A simple path tracer can be constructed from two ray types: camera rays and shadow rays. The path tracer will consist only of ray-generation, miss, and closest-hit programs, and will not use any-hit, intersection, continuation-callable, or direct-callable programs. The camera rays will invoke only the miss and closest-hit programs ms1 and ch1, respectively. ch1 might trace shadow rays, which invoke only the miss and closest-hit programs ms2 and ch2, respectively. That is, the maximum trace depth is two and the initial formulas simplify to:
let direct_callable_stack_size_from_traversable = max_dc_depth * dss_dc;
let direct_callable_stack_size_from_state = max_dc_depth * dss_dc;
let continuation_stack_size = css_rg + 2 * css_ch1.max(css_ch2).max(css_ms1).max(css_ms2);
However, from the call graph structure it is clear that ms2 or ch2 can only be invoked from ch1. This restriction allows for the following estimate:
let continuation_stack_size = css_rg + css_ms1.max(css_ch1 + css_ms2.max(css_ch2));
This estimate is never worse than the previous one, but often better, for example, in the case where the closest-hit programs have different stack sizes (and the miss programs do not dominate the expression).

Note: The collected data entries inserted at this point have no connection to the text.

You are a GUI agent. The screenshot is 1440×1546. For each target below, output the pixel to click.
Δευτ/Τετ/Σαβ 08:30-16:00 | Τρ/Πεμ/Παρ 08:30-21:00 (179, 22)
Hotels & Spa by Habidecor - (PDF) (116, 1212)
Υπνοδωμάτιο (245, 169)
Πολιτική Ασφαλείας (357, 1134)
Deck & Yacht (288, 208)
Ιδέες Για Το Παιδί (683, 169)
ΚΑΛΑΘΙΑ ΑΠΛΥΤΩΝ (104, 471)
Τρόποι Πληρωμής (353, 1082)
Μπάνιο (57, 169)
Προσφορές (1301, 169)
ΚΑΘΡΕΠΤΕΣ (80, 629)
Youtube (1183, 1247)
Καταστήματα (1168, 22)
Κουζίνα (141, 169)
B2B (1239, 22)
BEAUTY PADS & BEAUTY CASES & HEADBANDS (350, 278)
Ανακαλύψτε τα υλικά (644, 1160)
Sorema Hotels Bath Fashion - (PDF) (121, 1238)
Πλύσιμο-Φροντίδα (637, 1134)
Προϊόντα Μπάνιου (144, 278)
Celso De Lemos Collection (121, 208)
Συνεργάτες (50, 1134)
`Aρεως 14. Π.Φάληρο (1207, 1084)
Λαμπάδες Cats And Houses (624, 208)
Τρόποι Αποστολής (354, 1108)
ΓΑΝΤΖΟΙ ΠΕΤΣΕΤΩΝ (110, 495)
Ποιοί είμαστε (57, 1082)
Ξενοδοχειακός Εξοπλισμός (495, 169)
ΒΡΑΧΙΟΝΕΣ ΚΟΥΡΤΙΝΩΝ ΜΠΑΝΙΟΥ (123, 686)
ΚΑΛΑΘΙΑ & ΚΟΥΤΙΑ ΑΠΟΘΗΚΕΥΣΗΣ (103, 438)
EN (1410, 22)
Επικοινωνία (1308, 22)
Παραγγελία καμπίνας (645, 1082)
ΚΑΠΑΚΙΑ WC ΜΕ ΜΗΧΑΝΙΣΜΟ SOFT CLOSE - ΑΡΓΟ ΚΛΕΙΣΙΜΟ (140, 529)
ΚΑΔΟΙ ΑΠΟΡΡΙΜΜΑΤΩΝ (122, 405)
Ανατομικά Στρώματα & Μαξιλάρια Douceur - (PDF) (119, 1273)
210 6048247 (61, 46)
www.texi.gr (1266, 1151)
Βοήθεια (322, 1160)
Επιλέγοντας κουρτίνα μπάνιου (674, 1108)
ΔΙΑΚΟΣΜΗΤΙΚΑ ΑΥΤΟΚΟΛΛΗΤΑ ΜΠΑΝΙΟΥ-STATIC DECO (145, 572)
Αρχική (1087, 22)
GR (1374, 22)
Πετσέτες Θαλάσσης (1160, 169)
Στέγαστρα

Compilation work is triggered automatically when calling Module::new() or ProgramGroup::new(), and also potentially during Pipeline::new(). This work is automatically cached on disk if enabled on the DeviceContext. Caching reduces compilation effort for recurring programs and program groups. While it is enabled by default, users can disable it through the use of DeviceContext::set_cache_enabled(). See Context for other options regarding the compilation cache.
Generally, cache entries are compatible with the same driver version and GPU type only.